Friday, August 20, 2010

WinBUGS and JAGS differences

One of my graduate students and I have been working on input modeling in a setting where the amount of historical data can range from a lot to almost no (i.e. 0, 1, 2) occurrences. So both of us have been learning Bayesian methods and developing means to work with our setting. Part of this involves working with the standard tools and building blocks for Bayesian methods, in particular Monte Carlo Markov Chains (MCMC). To implement these methods, you can program your own, or use some standard modeling frameworks. Some of these frameworks are essentially programming libraries. But the primary ones are Bayesian inference Using Gibbs Sampling (BUGS) derivatives. There are two families: WinBUGS/OpenBUGS and JAGS.

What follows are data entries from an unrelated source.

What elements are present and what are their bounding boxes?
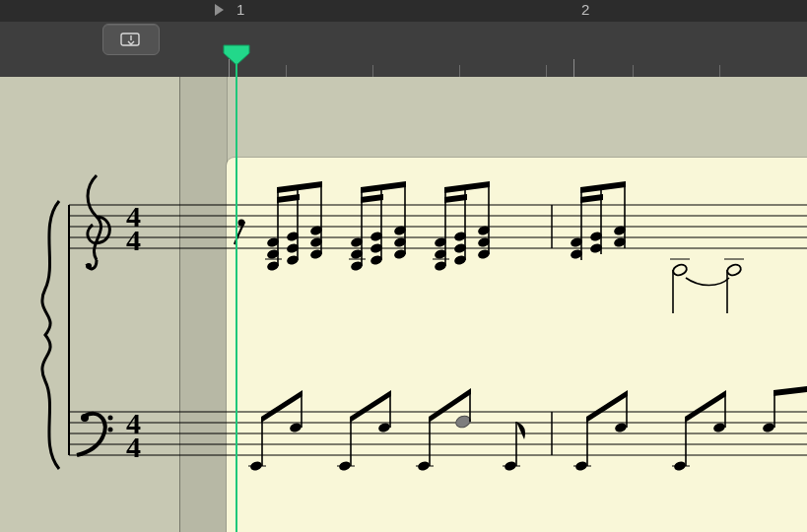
svg-marker-68 <box>580 194 603 203</box>
svg-marker-38 <box>361 194 383 203</box>
catch-playhead-button[interactable] <box>102 24 160 55</box>
svg-marker-53 <box>444 194 467 203</box>
svg-marker-67 <box>580 181 626 193</box>
svg-marker-105 <box>586 390 628 423</box>
bass-notes[interactable] <box>573 386 807 472</box>
catch-playhead-icon <box>120 32 142 47</box>
svg-point-113 <box>762 422 775 433</box>
svg-point-77 <box>726 263 743 277</box>
timeline-header: 1 2 <box>0 0 807 77</box>
svg-marker-115 <box>773 386 807 396</box>
svg-point-103 <box>614 422 628 433</box>
treble-clef-icon <box>86 175 109 269</box>
svg-point-17 <box>108 428 113 432</box>
svg-point-15 <box>81 414 89 422</box>
svg-marker-91 <box>350 390 391 423</box>
svg-point-89 <box>377 422 391 433</box>
svg-point-75 <box>672 263 689 277</box>
svg-point-16 <box>108 416 113 421</box>
svg-marker-23 <box>277 194 300 203</box>
grand-brace-icon <box>42 201 59 469</box>
treble-timesig-bottom: 4 <box>126 224 141 256</box>
ruler[interactable]: 1 2 <box>215 0 807 77</box>
bass-notes[interactable] <box>248 388 525 472</box>
score-editor[interactable]: 4 4 4 4 <box>0 77 807 532</box>
svg-marker-52 <box>444 181 490 193</box>
tied-note[interactable] <box>670 259 744 313</box>
svg-point-14 <box>86 263 92 269</box>
grand-staff: 4 4 4 4 <box>42 175 807 472</box>
bass-clef-icon <box>77 414 113 455</box>
svg-marker-22 <box>277 181 322 193</box>
ruler-play-triangle-icon <box>215 4 224 16</box>
eighth-rest-icon <box>235 220 245 245</box>
svg-marker-111 <box>685 390 726 423</box>
svg-marker-85 <box>261 390 303 423</box>
svg-point-83 <box>289 422 303 433</box>
svg-marker-37 <box>361 181 406 193</box>
bar-number-1: 1 <box>236 1 244 18</box>
svg-point-109 <box>712 422 726 433</box>
bar-number-2: 2 <box>581 1 589 18</box>
bass-timesig-bottom: 4 <box>126 431 141 463</box>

WinBUGS is the direct successor to BUGS, with OpenBUGS being the open source next generation. BUGS is both a software package as well as a model specification language for MCMC models. One issue with WinBUGS/OpenBUGS is that it is written in Component Pascal. WinBUGS depended on the BlackBox component builder, which is only available in MS Windows (as does OpenBUGS, but OpenBUGS is essentially the open source next generation of WinBUGS once it is done). JAGS is an opensource implementation of the BUGS model specification and command language and is written in C++ on top of some open source libraries. JAGS exists specifically because of the inability to port WinBUGS. A review of the literature shows that WinBUGS/JAGS/various other libraries, all have areas of strength and weakness. Research groups working extensively with Bayesian methods use all of the them at various times.

But, this is our first project. So one thing we did was to examine three frameworks while we were learning Bayesian methods. I primarily used JAGS, one graduate student worked with WinBUGS, a third graduate student (the strongest programmer) used MCMCpack (an R package).

Our intent was to use either WinBUGS or JAGS when we actually implemented our methods on real data, so the question was which to use. Some obvious differences that came up.

  1. When running using R, the RWinBUGS interface opens the WinBUGS application to run BUGS model. We anticipate having to run this on ~50 separate data sets a day as part of our methodologies. This time of interface is unstable (both theoretically, and practically as my student's computer ends up hanging a lot)
  2. WinBUGS is a lot more particular about the BUGS model specification. Or, since the WinBUGS people are the ones who developed the BUGS model specification, it is probably better to say that JAGS is much more forgiving. Some gotchas that came up included:
  • When specifying distributions, parameters in WinBUGS could not be expressions. Only single variables. I.e. something like (num1*num2) is not allowed. So we have to perform all computations, then specify the distribution separately. JAGS allows passing an expression as a parameter.
  • WinBUGS does not have an exponent operator (either '^' or '**') JAGS does. Since one parameter that is important and common is 1/variance, this is very useful when the data is expressed in terms of standard deviation. We have to use expressions like (num1*num1) all over the place.
  • JAGS from R is seamless (R2jags, rjags). You call JAGS, and it returns without opening any IDEs. You can see the JAGS output in the terminal, but JAGS runs in command line, then is done. No IDE left to close. (R2jags was designed to work the same way as RWinBUGS, but I think it is much more elegant)
  • The JAGS documentation includes some more differences, but we have not hit those yet.
So, for this project, given that we have a certain amount of risk based on the fact that we are figuring out Bayesian methods and MCMC along the way, we're going to go with JAGS as our engine. Someday we'll get better at using WinBUGS/OpenBUGS and MCMCpack, but not today.